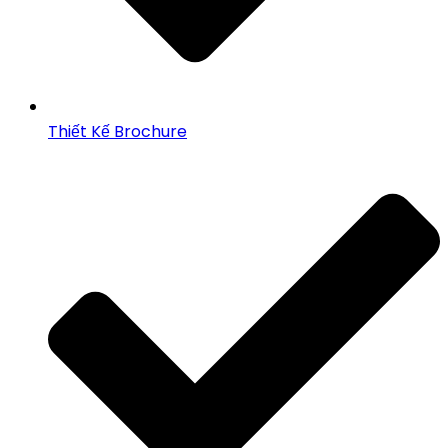
Thiết Kế Brochure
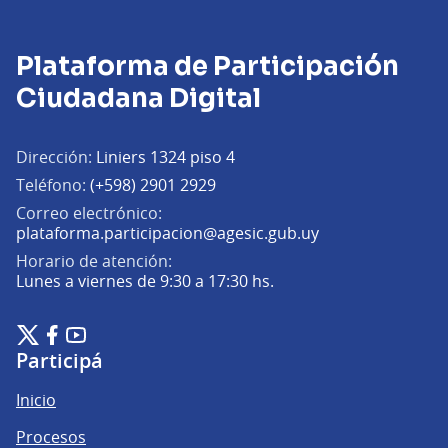
Plataforma de Participación
Ciudadana Digital
Dirección:
Liniers 1324 piso 4
Teléfono:
(+598) 2901 2929
Correo electrónico:
(Abrir en una pe
plataforma.participacion@agesic.gub.uy
Horario de atención:
Lunes a viernes de 9:30 a 17:30 hs.
Plataforma de Participación Ciudadana Digital en X
Plataforma de Participación Ciudadana Digital en Facebook
Plataforma de Participación Ciudadana Digital en YouTu
(Enlace externo)
(Enlace externo)
(Enlace externo)
Participá
Inicio
Procesos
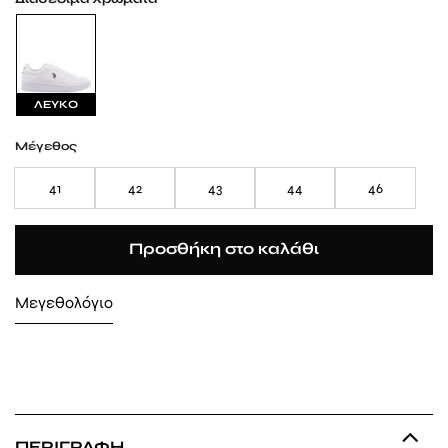
ΛΕΥΚΟ
Μέγεθος
41
42
43
44
46
Προσθήκη στο καλάθι
Μεγεθολόγιο
ΠΕΡΙΓΡΑΦΉ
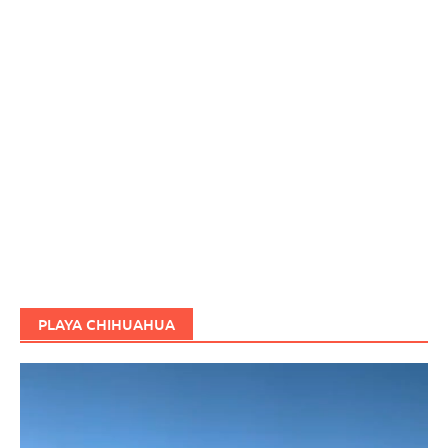
PLAYA CHIHUAHUA
Reproductor
de
vídeo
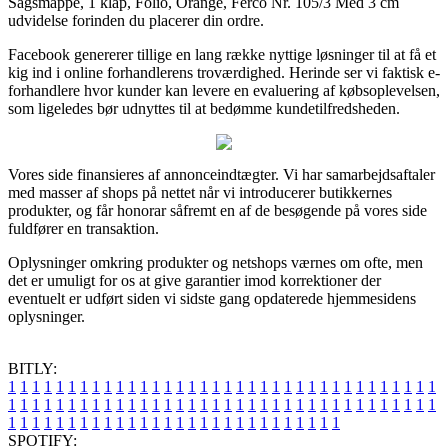
Sagsmappe, 1 klap, Folio, Orange, Ferco Nr. 105/3 Med 3 cm
udvidelse forinden du placerer din ordre.
Facebook genererer tillige en lang række nyttige løsninger til at få et
kig ind i online forhandlerens troværdighed. Herinde ser vi faktisk e-
forhandlere hvor kunder kan levere en evaluering af købsoplevelsen,
som ligeledes bør udnyttes til at bedømme kundetilfredsheden.
Vores side finansieres af annonceindtægter. Vi har samarbejdsaftaler
med masser af shops på nettet når vi introducerer butikkernes
produkter, og får honorar såfremt en af de besøgende på vores side
fuldfører en transaktion.
Oplysninger omkring produkter og netshops værnes om ofte, men
det er umuligt for os at give garantier imod korrektioner der
eventuelt er udført siden vi sidste gang opdaterede hjemmesidens
oplysninger.
BITLY:
1
1
1
1
1
1
1
1
1
1
1
1
1
1
1
1
1
1
1
1
1
1
1
1
1
1
1
1
1
1
1
1
1
1
1
1
1
1
1
1
1
1
1
1
1
1
1
1
1
1
1
1
1
1
1
1
1
1
1
1
1
1
1
1
1
1
1
1
1
1
1
1
1
1
1
1
1
1
1
1
1
1
1
1
1
1
1
1
1
1
1
1
1
1
1
1
1
1
1
1
SPOTIFY:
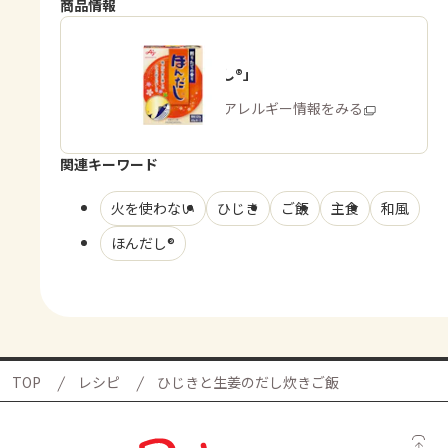
商品情報
「ほんだし®」
商品・アレルギー情報をみる
関連キーワード
火を使わない
ひじき
ご飯
主食
和風
ほんだし®
TOP
レシピ
ひじきと生姜のだし炊きご飯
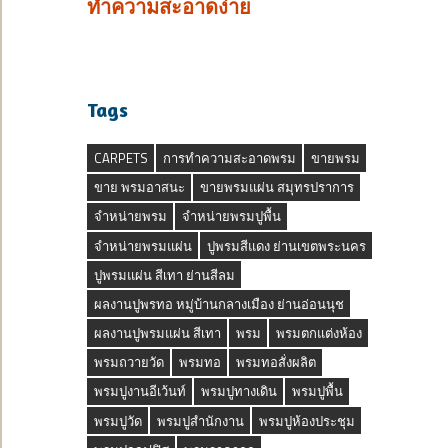
ทำความสะอาดง่าย
Tags
CARPETS
การทำความสะอาดพรม
ขายพรม
ขาย พรมอาสนะ
ขายพรมแผ่น สมุทรปราการ
จำหน่ายพรม
จำหน่ายพรมปูพื้น
จำหน่ายพรมแผ่น
ปูพรมสีแดง ย่านเขตพระนคร
ปูพรมแผ่น สีเทา ย่านสีลม
ผลงานปูพรทอ หมู่บ้านกลางเมือง ย่านอ่อนนุช
ผลงานปูพรมแผ่น สีเทา
พรม
พรมตกแต่งห้อง
พรมถวายวัด
พรมทอ
พรมทอสั่งผลิต
พรมปูงานอีเว้นท์
พรมปูทางเดิน
พรมปูพื้น
พรมปูวัด
พรมปูสำนักงาน
พรมปูห้องประชุม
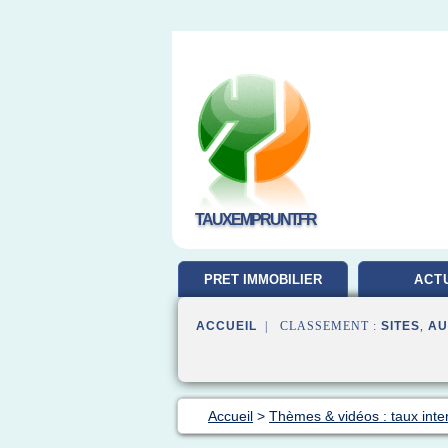
TAUXEMPRUNT.FR
PRET IMMOBILIER
ACT
ACCUEIL
| CLASSEMENT :
SITES
,
AU
Accueil
>
Thèmes & vidéos : taux inte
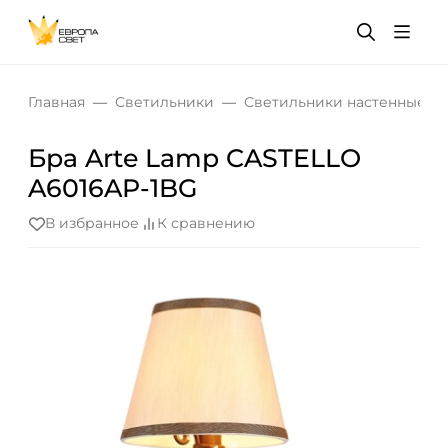
Главная
Светильники
Светильники настенные
Бра Arte Lamp CASTELLO
A6016AP-1BG
В избранное
К сравнению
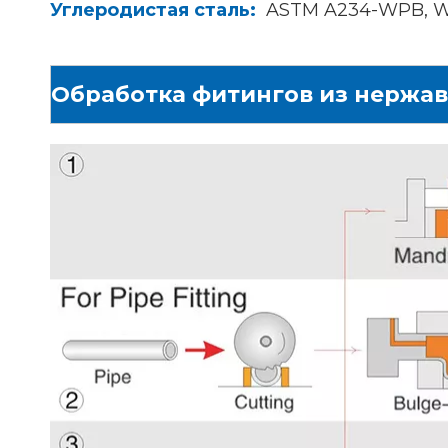
Углеродистая сталь:
ASTM A234-WPB, 
Обработка фитингов из нержав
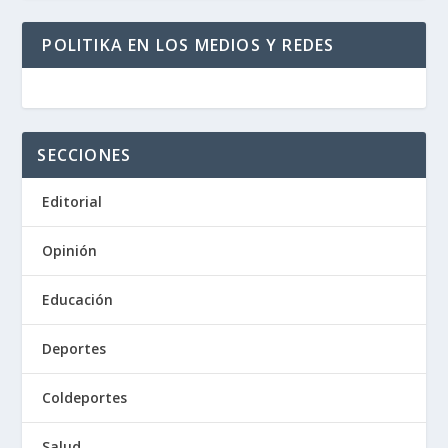
POLITIKA EN LOS MEDIOS Y REDES
SECCIONES
Editorial
Opinión
Educación
Deportes
Coldeportes
Salud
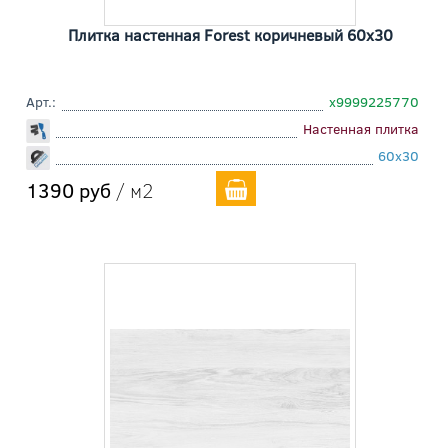
Плитка настенная Forest коричневый 60x30
Арт.:
х9999225770
Настенная плитка
60x30
1390 руб
/ м2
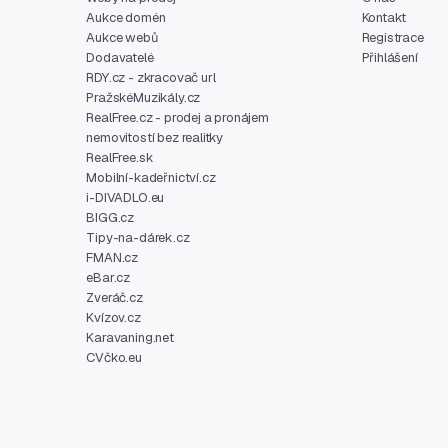
Aukce domén
Kontakt
Aukce webů
Registrace
Dodavatelé
Přihlášení
RDY.cz - zkracovač url
PražskéMuzikály.cz
RealFree.cz - prodej a pronájem
nemovitostí bez realitky
RealFree.sk
Mobilní-kadeřnictví.cz
i-DIVADLO.eu
BIGG.cz
Tipy-na-dárek.cz
FMAN.cz
eBar.cz
Zveráč.cz
Kvízov.cz
Karavaning.net
CVčko.eu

◆ ◆ ◆

**YOUR GOAL**
Every line between the one containing "ขาย พรมอาสนะ" and the end of the listing, both included, needs to be retyped exactly, minus the pictures.

**ANSWER BOX**
ขาย พรมอาสนะ
ขายพรมแผ่น สมุทรปราการ
จำหน่ายพรม
จำหน่ายพรมปูพื้น
จำหน่ายพรมแผ่น
ปูพรมสีแดง ย่านเขตพระนคร
ปูพรมแผ่น สีเทา ย่านสีลม
ผลงานปูพรทอ หมู่บ้านกลางเมือง ย่านอ่อนนุช
ผลงานปูพรมแผ่น สีเทา
พรม
พรมตกแต่งห้อง
พรมถวายวัด
พรมทอ
พรมทอสั่งผลิต
พรมปูงานอีเว้นท์
พรมปูทางเดิน
พรมปูพื้น
พรมปูวัด
พรมปูสำนักงาน
พรมปูห้องประชุม
TAUXEMPRUNT.FR
PRET IMMOBILIER
ACT
ACCUEIL
| CLASSEMENT :
SITES
,
AU
Accueil
>
Thèmes & vidéos : taux inte
Главная
Светильники
Светильники настенные
Бра Arte Lamp CASTELLO
A6016AP-1BG
В избранное
К сравнению
Углеродистая сталь:
ASTM A234-WPB, 
Обработка фитингов из нержав
POLITIKA EN LOS MEDIOS Y REDES
SECCIONES
Editorial
Opinión
Educación
Deportes
Coldeportes
Salud
Плитка настенная Forest коричневый 60x30
Арт.:
х9999225770
Настенная плитка
60x30
1390 руб
/ м2
Aukce domén
Kontakt
Aukce webů
Registrace
Dodavatelé
Přihlášení
RDY.cz - zkracovač url
PražskéMuzikály.cz
RealFree.cz - prodej a pronájem
nemovitostí bez realitky
RealFree.sk
Mobilní-kadeřnictví.cz
i-DIVADLO.eu
BIGG.cz
Tipy-na-dárek.cz
FMAN.cz
eBar.cz
Zveráč.cz
Kvízov.cz
Karavaning.net
CVčko.eu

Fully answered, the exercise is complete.